I'm surprised he didn't break into a rousing rendition of "I Don't Know How to Love [Her]." In any case, that's a lot of weight and responsibility for one woman, even if she does reach more people in a day than your average pastor in a lifetime, as the article points out, and even if she is, as they say, "richer than God."
But her popularity among swooning celebs isn't the amazing thing.
In a November poll conducted at Beliefnet.com, a site that looks at how religions and spirituality intersect with popular culture, 33% of 6,600 respondents said Winfrey has had "a more profound impact" on their spiritual lives than their clergypersons.
Cathleen Falsani, religion writer for the Chicago Sun-Times, recently suggested, "I wonder, has Oprah become America's pastor?"
"I am not God," Oprah said in a 1989 story by Barbara Grizzuti Harrison that ran in The New York Times Magazine titled The Importance of Being Oprah. But at the time, Winfrey called her talk show her "ministry," Harrison wrote. It remains an interview Winfrey says she hates. In a Los Angeles Times interview in December, the talk-show host said that "at every turn everything I said was challenged and misinterpreted."
Well, that's certainly possible, and if I'm recalling the article correctly, Winfrey's dislike of it is understandable. How much more ironic, then, that she now inspires some of the sentiments expressed in this USA Today article, especially since her original appeal was precisely her down-to-earth quality and how hard she had worked to overcome childhood horrors, real-world prejudice and other challenges on her way to success.

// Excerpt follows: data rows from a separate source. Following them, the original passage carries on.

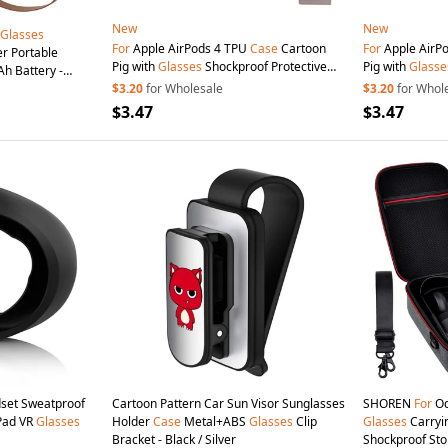
New
New
Glasses
For
Apple AirPods 4 TPU
Case
Cartoon
For
Apple AirP
r Portable
Pig with
Glasses
Shockproof Protective
Pig with
Glasse
h Battery -
Cover with Pendant and Buckle
Cover with Pen
$3.20
for Wholesale
$3.20
for Whol
$3.47
$3.47
set Sweatproof
Cartoon Pattern Car Sun Visor Sunglasses
SHOREN
For
Oc
 Pad VR
Glasses
Holder
Case
Metal+ABS
Glasses
Clip
Glasses
Carryi
Bracket - Black / Silver
Shockproof Sto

... "I live inside God's dream for me. I don't try to tell God what I'm supposed to do," she told the crowd. "God can dream a bigger dream for you than you can dream for yourself."
Claire Zulkey, 26, an Oprah follower who has written about Winfrey in her online blog at zulkey .com, says, "I think that if this were the equivalent of the Middle Ages and we were to fast-forward 1,200 years, scholars would definitely think that this Oprah person was a deity, if not a canonized being."
Marcia Nelson says that it's not going too far to call her a spiritual leader. "I've said to a number of people - she's today's Billy Graham."
Surely Winfrey finds all of this more than a little embarrassing; I wonder how she squares it with her own beliefs. Or is this what she means by living "inside God's dream" for her?